* Extracted page text data:
= = = = =

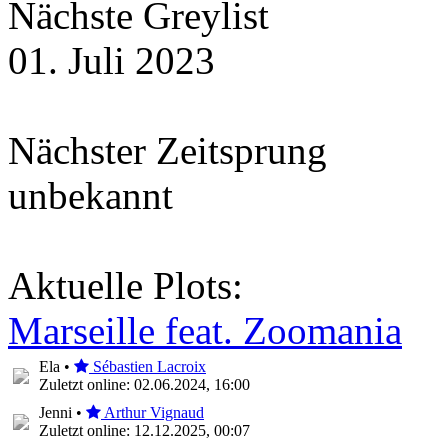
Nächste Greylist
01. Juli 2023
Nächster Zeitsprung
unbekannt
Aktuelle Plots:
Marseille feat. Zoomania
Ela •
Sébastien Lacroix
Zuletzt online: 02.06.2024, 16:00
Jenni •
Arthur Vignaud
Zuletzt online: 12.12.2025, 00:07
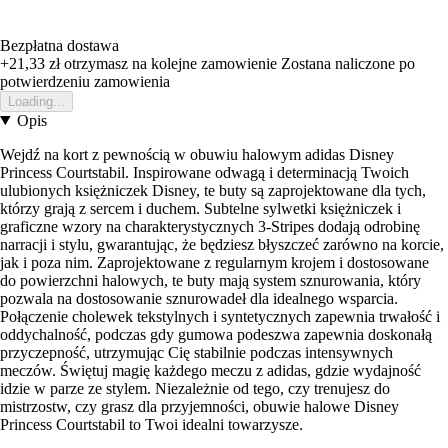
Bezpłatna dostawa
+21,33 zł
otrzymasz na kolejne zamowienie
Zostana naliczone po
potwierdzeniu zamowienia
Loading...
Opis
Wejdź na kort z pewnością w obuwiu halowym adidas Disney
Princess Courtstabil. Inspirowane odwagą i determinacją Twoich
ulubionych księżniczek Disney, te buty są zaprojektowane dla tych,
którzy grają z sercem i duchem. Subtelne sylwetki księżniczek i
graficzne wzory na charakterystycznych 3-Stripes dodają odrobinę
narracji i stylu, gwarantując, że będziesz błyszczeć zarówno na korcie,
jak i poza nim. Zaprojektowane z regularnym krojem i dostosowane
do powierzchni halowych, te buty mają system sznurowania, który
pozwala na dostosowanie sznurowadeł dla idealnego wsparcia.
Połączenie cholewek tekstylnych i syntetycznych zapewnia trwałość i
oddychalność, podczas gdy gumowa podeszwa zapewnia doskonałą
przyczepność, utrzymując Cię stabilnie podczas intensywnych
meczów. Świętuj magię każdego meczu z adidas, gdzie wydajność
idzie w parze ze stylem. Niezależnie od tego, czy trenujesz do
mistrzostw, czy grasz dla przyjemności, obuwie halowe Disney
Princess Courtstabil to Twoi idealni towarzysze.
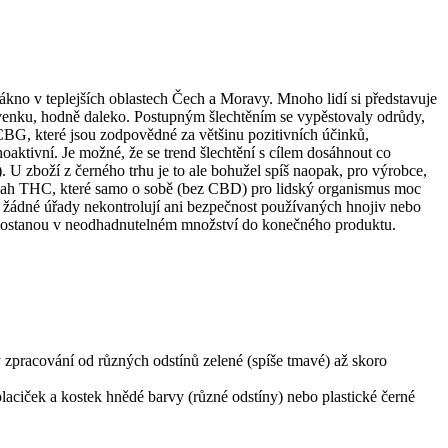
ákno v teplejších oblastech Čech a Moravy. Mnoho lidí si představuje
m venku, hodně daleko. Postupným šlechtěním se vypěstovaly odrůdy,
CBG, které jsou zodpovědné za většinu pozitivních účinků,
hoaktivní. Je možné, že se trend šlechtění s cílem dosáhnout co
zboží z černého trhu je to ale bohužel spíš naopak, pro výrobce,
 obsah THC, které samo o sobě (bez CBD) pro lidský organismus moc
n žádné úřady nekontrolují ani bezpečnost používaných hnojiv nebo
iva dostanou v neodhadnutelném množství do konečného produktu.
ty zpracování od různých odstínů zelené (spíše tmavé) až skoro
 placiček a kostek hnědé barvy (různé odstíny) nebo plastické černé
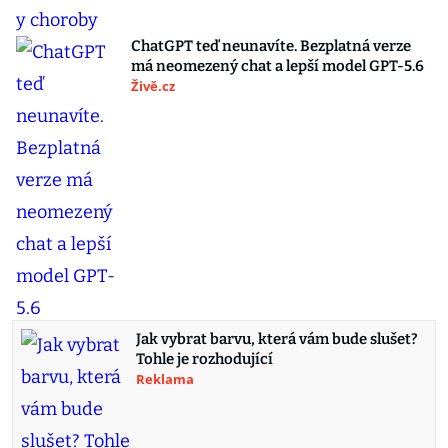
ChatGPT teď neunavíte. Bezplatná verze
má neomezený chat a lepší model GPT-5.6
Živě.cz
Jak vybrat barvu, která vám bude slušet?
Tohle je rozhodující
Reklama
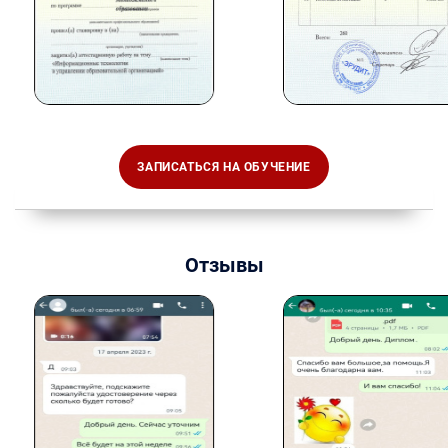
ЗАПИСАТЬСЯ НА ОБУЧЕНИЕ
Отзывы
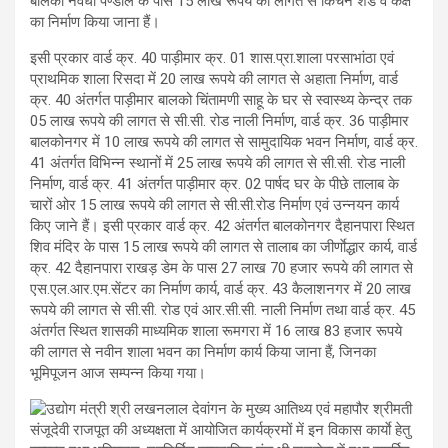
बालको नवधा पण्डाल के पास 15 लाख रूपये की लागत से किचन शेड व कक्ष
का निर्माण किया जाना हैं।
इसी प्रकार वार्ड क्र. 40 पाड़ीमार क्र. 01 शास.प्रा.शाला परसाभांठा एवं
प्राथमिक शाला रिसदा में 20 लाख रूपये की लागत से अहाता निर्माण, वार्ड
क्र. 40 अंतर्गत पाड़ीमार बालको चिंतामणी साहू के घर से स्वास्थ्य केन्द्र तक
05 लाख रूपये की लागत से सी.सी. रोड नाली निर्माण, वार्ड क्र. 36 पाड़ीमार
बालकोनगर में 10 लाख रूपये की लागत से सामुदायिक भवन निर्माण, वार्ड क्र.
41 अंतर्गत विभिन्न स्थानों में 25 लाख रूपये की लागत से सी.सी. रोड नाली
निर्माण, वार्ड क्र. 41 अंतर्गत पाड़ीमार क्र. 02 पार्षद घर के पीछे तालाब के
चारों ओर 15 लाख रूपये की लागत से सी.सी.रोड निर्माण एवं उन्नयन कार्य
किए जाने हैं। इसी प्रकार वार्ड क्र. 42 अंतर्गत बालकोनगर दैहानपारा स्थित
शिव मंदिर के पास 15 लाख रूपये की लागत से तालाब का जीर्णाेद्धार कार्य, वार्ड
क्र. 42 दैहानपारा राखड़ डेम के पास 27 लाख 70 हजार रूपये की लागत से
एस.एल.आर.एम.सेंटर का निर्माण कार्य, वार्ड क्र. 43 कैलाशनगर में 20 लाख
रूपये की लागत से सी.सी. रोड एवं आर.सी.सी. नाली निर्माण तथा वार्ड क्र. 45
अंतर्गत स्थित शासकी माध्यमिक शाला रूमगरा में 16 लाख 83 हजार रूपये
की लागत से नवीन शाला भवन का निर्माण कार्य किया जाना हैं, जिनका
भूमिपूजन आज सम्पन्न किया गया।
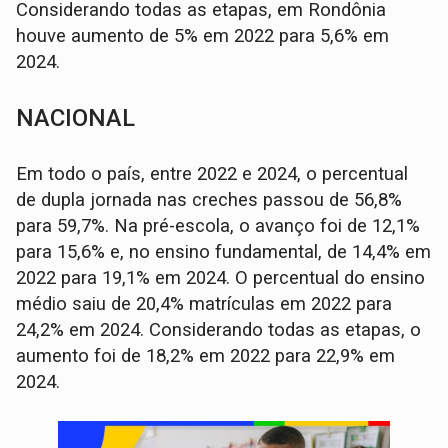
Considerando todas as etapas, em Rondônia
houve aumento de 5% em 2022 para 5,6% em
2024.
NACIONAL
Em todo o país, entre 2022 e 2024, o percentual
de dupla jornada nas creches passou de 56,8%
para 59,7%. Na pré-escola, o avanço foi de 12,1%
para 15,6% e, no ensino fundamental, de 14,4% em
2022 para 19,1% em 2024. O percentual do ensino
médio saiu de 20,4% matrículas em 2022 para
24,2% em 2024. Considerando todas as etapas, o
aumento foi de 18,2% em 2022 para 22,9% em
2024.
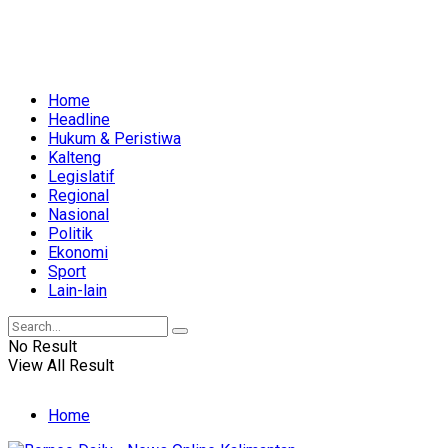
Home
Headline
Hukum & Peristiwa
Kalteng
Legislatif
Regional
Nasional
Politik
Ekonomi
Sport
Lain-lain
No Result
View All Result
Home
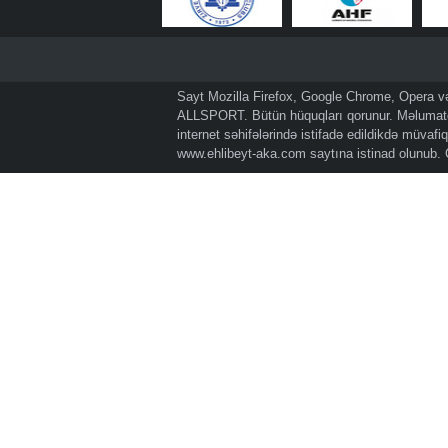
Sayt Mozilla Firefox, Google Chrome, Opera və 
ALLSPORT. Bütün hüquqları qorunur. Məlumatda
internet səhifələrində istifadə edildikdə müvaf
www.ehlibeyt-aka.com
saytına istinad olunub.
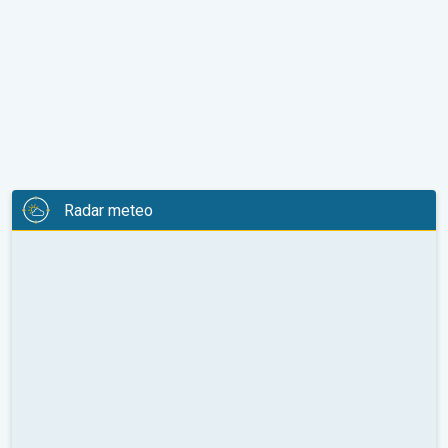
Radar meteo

= = = = =

* Work task: Print the data above exactly, from its first line to the line bearing "ulubionych księżniczek Disney, te" inclusive, and keep pictures out of the result.

* Solution to this task:
Nächste Greylist
01. Juli 2023
Nächster Zeitsprung
unbekannt
Aktuelle Plots:
Marseille feat. Zoomania
Ela •
Sébastien Lacroix
Zuletzt online: 02.06.2024, 16:00
Jenni •
Arthur Vignaud
Zuletzt online: 12.12.2025, 00:07
Bezpłatna dostawa
+21,33 zł
otrzymasz na kolejne zamowienie
Zostana naliczone po
potwierdzeniu zamowienia
Loading...
Opis
Wejdź na kort z pewnością w obuwiu halowym adidas Disney
Princess Courtstabil. Inspirowane odwagą i determinacją Twoich
ulubionych księżniczek Disney, te buty są zaprojektowane dla tych,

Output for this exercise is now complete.